Interface engineering of the anomalous Hall effect in Ni-based heterostructures

TL;DR

This study combines experimental and theoretical methods to show that interfacial effects, especially inversion-symmetry breaking and Rashba spin-orbit interaction, can be used to control the anomalous Hall effect in Ni-based heterostructures at room temperature.

Contribution

It reveals that substrate-induced interfacial effects, rather than strain alone, govern the anomalous Hall effect and demonstrates electric field tuning of this property.

Findings

Anomalous Hall conductivity varies with substrate-induced strain.

Interfacial inversion-symmetry breaking is key to the effect.

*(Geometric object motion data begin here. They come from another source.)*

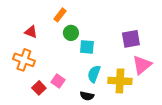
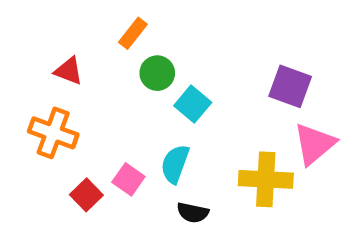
purple square: (131, 39) -> (290, 86), turned 30
cyan square: (87, 47) -> (193, 104), turned 35
cyan semicircle: (94, 74) -> (175, 164), moved

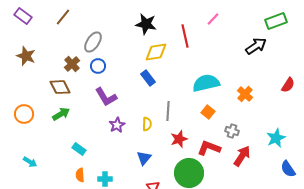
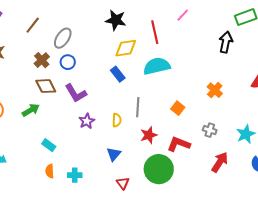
brown line: (63, 17) -> (33, 25), moved
black arrow: (256, 46) -> (226, 42), turned -45
cyan semicircle: (206, 83) -> (157, 66), moved
brown diamond: (60, 87) -> (46, 86), moved
gray cross: (232, 131) -> (210, 130), moved
red arrow: (242, 156) -> (220, 162), moved

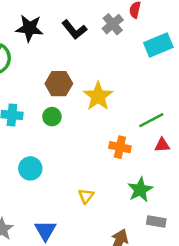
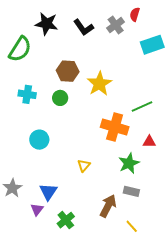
red triangle: (162, 145) -> (149, 142), moved
orange cross: (120, 147) -> (115, 127), size x1.5
gray rectangle: (156, 222) -> (131, 191), moved

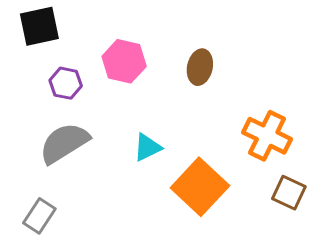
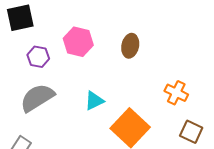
orange cross: (267, 136) -> (176, 93), size x0.7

Electric field can continuously tune the anomalous Hall conductivity.

Abstract

Using a combined experimental and first-principles theoretical approach, we demonstrate interface engineering of the anomalous Hall effect in Ni-based epitaxial thin-film heterostructures. Ferromagnetic Ni thin films are grown on (001)-oriented single-crystal LaAlO$_3$, SrTiO$_3$, and MgO substrates, which impose different biaxial tensile strains of 0.3%, 0.6%, and 0.8%, respectively. Our room-temperature Hall transport measurements reveal a pronounced substrate-dependent modulation of the anomalous Hall conductivity. Interestingly, our calculations show that strain alone cannot account for the experimentally observed trends. Instead, we identify interfacial inversion-symmetry breaking, which induces Rashba spin-orbit interaction, as the key mechanism governing the anomalous Hall conductivity across different interfaces. Building on this understanding, we further demonstrate both theoretically and experimentally that the anomalous Hall conductivity can be continuously tuned by an external electric field. These findings establish the critical role of substrate-induced interfacial effects in controlling the anomalous Hall effect in engineered heterostructures and provide a viable pathway toward electrically tunable room-temperature spintronic devices.